Without changing anything, output the records below.

Stored data entries:

== Segment start ==

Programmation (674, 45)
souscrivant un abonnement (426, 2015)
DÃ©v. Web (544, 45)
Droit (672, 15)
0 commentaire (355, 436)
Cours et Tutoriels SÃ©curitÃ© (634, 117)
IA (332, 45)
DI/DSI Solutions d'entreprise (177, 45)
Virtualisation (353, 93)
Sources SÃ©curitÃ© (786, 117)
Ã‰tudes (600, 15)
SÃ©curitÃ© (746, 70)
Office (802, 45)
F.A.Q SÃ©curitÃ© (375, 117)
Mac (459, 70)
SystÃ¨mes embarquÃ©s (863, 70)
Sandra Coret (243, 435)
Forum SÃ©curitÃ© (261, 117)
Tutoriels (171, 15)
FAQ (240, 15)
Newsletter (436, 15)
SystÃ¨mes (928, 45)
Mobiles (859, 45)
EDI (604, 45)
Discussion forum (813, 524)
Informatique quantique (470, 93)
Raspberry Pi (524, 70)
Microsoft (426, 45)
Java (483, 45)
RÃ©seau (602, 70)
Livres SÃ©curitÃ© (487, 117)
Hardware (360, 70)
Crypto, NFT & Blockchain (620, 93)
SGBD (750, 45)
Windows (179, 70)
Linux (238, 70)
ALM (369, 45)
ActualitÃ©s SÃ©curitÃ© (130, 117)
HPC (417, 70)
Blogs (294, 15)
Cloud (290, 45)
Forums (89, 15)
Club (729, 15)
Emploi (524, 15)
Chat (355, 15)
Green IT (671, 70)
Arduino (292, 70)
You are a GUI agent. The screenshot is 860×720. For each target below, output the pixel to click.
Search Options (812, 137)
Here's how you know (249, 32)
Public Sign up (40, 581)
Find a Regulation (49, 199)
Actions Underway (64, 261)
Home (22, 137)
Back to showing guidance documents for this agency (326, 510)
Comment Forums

== Segment end ==

• _SOLUTION_:
Programmation (674, 45)
souscrivant un abonnement (426, 2015)
DÃ©v. Web (544, 45)
Droit (672, 15)
0 commentaire (355, 436)
Cours et Tutoriels SÃ©curitÃ© (634, 117)
IA (332, 45)
DI/DSI Solutions d'entreprise (177, 45)
Virtualisation (353, 93)
Sources SÃ©curitÃ© (786, 117)
Ã‰tudes (600, 15)
SÃ©curitÃ© (746, 70)
Office (802, 45)
F.A.Q SÃ©curitÃ© (375, 117)
Mac (459, 70)
SystÃ¨mes embarquÃ©s (863, 70)
Sandra Coret (243, 435)
Forum SÃ©curitÃ© (261, 117)
Tutoriels (171, 15)
FAQ (240, 15)
Newsletter (436, 15)
SystÃ¨mes (928, 45)
Mobiles (859, 45)
EDI (604, 45)
Discussion forum (813, 524)
Informatique quantique (470, 93)
Raspberry Pi (524, 70)
Microsoft (426, 45)
Java (483, 45)
RÃ©seau (602, 70)
Livres SÃ©curitÃ© (487, 117)
Hardware (360, 70)
Crypto, NFT & Blockchain (620, 93)
SGBD (750, 45)
Windows (179, 70)
Linux (238, 70)
ALM (369, 45)
ActualitÃ©s SÃ©curitÃ© (130, 117)
HPC (417, 70)
Blogs (294, 15)
Cloud (290, 45)
Forums (89, 15)
Club (729, 15)
Emploi (524, 15)
Chat (355, 15)
Green IT (671, 70)
Arduino (292, 70)
You are a GUI agent. The screenshot is 860×720. For each target below, output the pixel to click.
Search Options (812, 137)
Here's how you know (249, 32)
Public Sign up (40, 581)
Find a Regulation (49, 199)
Actions Underway (64, 261)
Home (22, 137)
Back to showing guidance documents for this agency (326, 510)
Comment Forums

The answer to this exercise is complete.